The purpose of this project is to design a predictive model for traffic congestion using a set of environmental and contextual features, including temperature, precipitation, wind speed, the occurrence of events, and whether it is a weekend. Traffic congestion is a significant issue in urban areas, impacting commute times, air quality, and overall productivity. By leveraging these variables, the model aims to understand the factors influencing traffic patterns and provide accurate predictions of traffic counts. Such a model could be instrumental in improving traffic management systems, informing infrastructure planning, and helping commuters make more informed decisions. The project seeks to demonstrate the feasibility of using readily available data to address real-world urban challenges.

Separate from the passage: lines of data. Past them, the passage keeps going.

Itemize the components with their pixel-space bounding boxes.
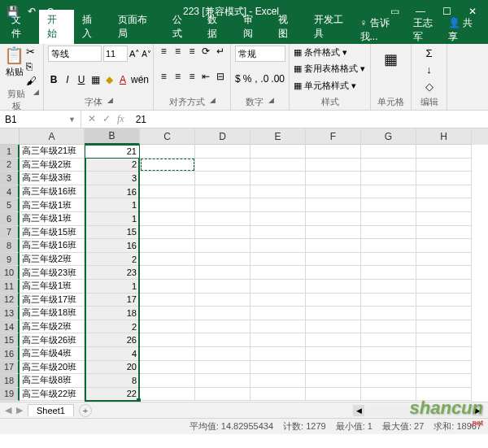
cell[interactable]: 1 bbox=[85, 212, 140, 226]
font-launcher-icon[interactable]: ◢ bbox=[107, 96, 113, 108]
font-name-combo[interactable] bbox=[48, 46, 102, 62]
cell[interactable] bbox=[306, 361, 361, 375]
tab-formulas[interactable]: 公式 bbox=[164, 10, 200, 44]
cell[interactable] bbox=[361, 333, 416, 347]
cell[interactable] bbox=[140, 212, 195, 226]
orientation-icon[interactable]: ⟳ bbox=[200, 46, 211, 57]
sheet-tab[interactable]: Sheet1 bbox=[28, 404, 74, 416]
cell[interactable] bbox=[361, 307, 416, 320]
select-all-corner[interactable] bbox=[0, 128, 20, 145]
cell[interactable] bbox=[251, 347, 306, 361]
cell[interactable]: 2 bbox=[85, 320, 140, 334]
cell[interactable]: 高三年级22班 bbox=[20, 388, 85, 402]
cell[interactable] bbox=[416, 280, 472, 294]
column-header-B[interactable]: B bbox=[85, 128, 140, 145]
inc-dec-icon[interactable]: .0 bbox=[260, 73, 268, 85]
cell[interactable]: 高三年级1班 bbox=[20, 212, 85, 226]
cell[interactable] bbox=[140, 198, 195, 212]
tell-me[interactable]: ♀ 告诉我... bbox=[360, 16, 407, 44]
cells-button[interactable]: ▦ bbox=[375, 46, 407, 68]
cell[interactable] bbox=[416, 361, 472, 375]
cell[interactable] bbox=[306, 320, 361, 334]
cell[interactable] bbox=[251, 294, 306, 307]
cell[interactable] bbox=[195, 320, 251, 334]
cell[interactable] bbox=[140, 172, 195, 185]
cell[interactable]: 高三年级15班 bbox=[20, 226, 85, 240]
row-header[interactable]: 9 bbox=[0, 253, 20, 267]
cell[interactable] bbox=[361, 253, 416, 267]
cell[interactable] bbox=[251, 388, 306, 402]
cell[interactable]: 18 bbox=[85, 307, 140, 320]
cell[interactable] bbox=[251, 145, 306, 159]
cell[interactable] bbox=[361, 159, 416, 172]
row-header[interactable]: 5 bbox=[0, 198, 20, 212]
cell[interactable] bbox=[195, 347, 251, 361]
row-header[interactable]: 10 bbox=[0, 266, 20, 280]
cell[interactable] bbox=[361, 280, 416, 294]
cell[interactable] bbox=[306, 185, 361, 199]
namebox-dropdown-icon[interactable]: ▼ bbox=[68, 115, 76, 124]
cell[interactable] bbox=[140, 159, 195, 172]
cell[interactable] bbox=[416, 253, 472, 267]
alignment-launcher-icon[interactable]: ◢ bbox=[210, 96, 216, 108]
cell[interactable]: 高三年级1班 bbox=[20, 198, 85, 212]
cell[interactable] bbox=[416, 145, 472, 159]
add-sheet-button[interactable]: + bbox=[79, 404, 92, 417]
cell[interactable] bbox=[195, 294, 251, 307]
cell[interactable] bbox=[195, 388, 251, 402]
cell[interactable]: 高三年级2班 bbox=[20, 253, 85, 267]
dec-dec-icon[interactable]: .00 bbox=[271, 73, 285, 85]
bold-button[interactable]: B bbox=[48, 74, 59, 85]
cell[interactable]: 15 bbox=[85, 226, 140, 240]
cell[interactable] bbox=[251, 307, 306, 320]
cell[interactable] bbox=[195, 185, 251, 199]
row-header[interactable]: 1 bbox=[0, 145, 20, 159]
cell[interactable]: 1 bbox=[85, 280, 140, 294]
row-header[interactable]: 7 bbox=[0, 226, 20, 240]
cell[interactable] bbox=[416, 347, 472, 361]
cell[interactable] bbox=[416, 307, 472, 320]
cell[interactable]: 2 bbox=[85, 159, 140, 172]
border-button[interactable]: ▦ bbox=[89, 74, 101, 85]
tab-developer[interactable]: 开发工具 bbox=[306, 10, 360, 44]
cell[interactable] bbox=[306, 239, 361, 253]
cell[interactable]: 17 bbox=[85, 294, 140, 307]
cell[interactable] bbox=[195, 172, 251, 185]
row-header[interactable]: 2 bbox=[0, 159, 20, 172]
cell[interactable] bbox=[416, 333, 472, 347]
cell[interactable]: 高三年级8班 bbox=[20, 374, 85, 388]
cell[interactable] bbox=[361, 198, 416, 212]
indent-dec-icon[interactable]: ⇤ bbox=[200, 71, 211, 82]
cell[interactable] bbox=[251, 280, 306, 294]
cell[interactable] bbox=[416, 172, 472, 185]
cell[interactable] bbox=[306, 388, 361, 402]
sheet-nav-prev-icon[interactable]: ◀ bbox=[5, 405, 11, 415]
cut-icon[interactable]: ✂ bbox=[26, 46, 37, 58]
cell[interactable] bbox=[416, 239, 472, 253]
cell[interactable]: 高三年级20班 bbox=[20, 361, 85, 375]
cell[interactable] bbox=[416, 374, 472, 388]
cell[interactable]: 26 bbox=[85, 333, 140, 347]
column-header-H[interactable]: H bbox=[416, 128, 472, 145]
cell[interactable]: 高三年级17班 bbox=[20, 294, 85, 307]
align-right-icon[interactable]: ≡ bbox=[186, 71, 198, 82]
cell[interactable]: 16 bbox=[85, 185, 140, 199]
cell[interactable] bbox=[251, 374, 306, 388]
cell[interactable] bbox=[140, 145, 195, 159]
row-header[interactable]: 8 bbox=[0, 239, 20, 253]
clipboard-launcher-icon[interactable]: ◢ bbox=[33, 88, 39, 112]
accept-formula-icon[interactable]: ✓ bbox=[102, 113, 111, 125]
cell[interactable] bbox=[251, 320, 306, 334]
cell[interactable] bbox=[140, 388, 195, 402]
cell[interactable]: 高三年级23班 bbox=[20, 266, 85, 280]
cell[interactable] bbox=[416, 159, 472, 172]
row-header[interactable]: 4 bbox=[0, 185, 20, 199]
cell[interactable] bbox=[140, 307, 195, 320]
tab-review[interactable]: 审阅 bbox=[235, 10, 271, 44]
cell[interactable]: 2 bbox=[85, 253, 140, 267]
cell[interactable]: 高三年级26班 bbox=[20, 333, 85, 347]
tab-file[interactable]: 文件 bbox=[3, 10, 39, 44]
cell[interactable] bbox=[195, 253, 251, 267]
cell[interactable]: 高三年级2班 bbox=[20, 320, 85, 334]
cell[interactable] bbox=[251, 159, 306, 172]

A traffic prediction model has significant potential applications in optimizing traffic light systems to improve traffic flow and reduce congestion. By accurately predicting traffic counts based on environmental factors, events, and time-related variables, the model could serve as a critical input for adaptive traffic light control systems. For instance, the model could help dynamically adjust traffic light timings based on anticipated traffic volumes at specific intersections. During periods of high predicted traffic, longer green light durations could be allocated to heavily congested routes, while during low-traffic periods, shorter cycles could minimize unnecessary delays. This would ensure a more efficient allocation of green time, reducing wait times, fuel consumption, and emissions caused by idling vehicles.

Additionally, the model could be integrated into intelligent traffic management systems that coordinate traffic lights across multiple intersections. By predicting traffic patterns in advance, the system could optimize signal synchronization to create “green waves,” allowing vehicles to travel through a series of intersections without stopping. This approach could be particularly useful in urban areas with high traffic density, where poor signal coordination often exacerbates congestion. Furthermore, during special events or adverse weather conditions, the model could help traffic authorities proactively adjust signal timings to handle anticipated surges in traffic, minimizing disruptions. Overall, the integration of traffic prediction models into traffic light optimization systems has the potential to enhance urban mobility, reduce congestion, and improve the overall efficiency of transportation networks.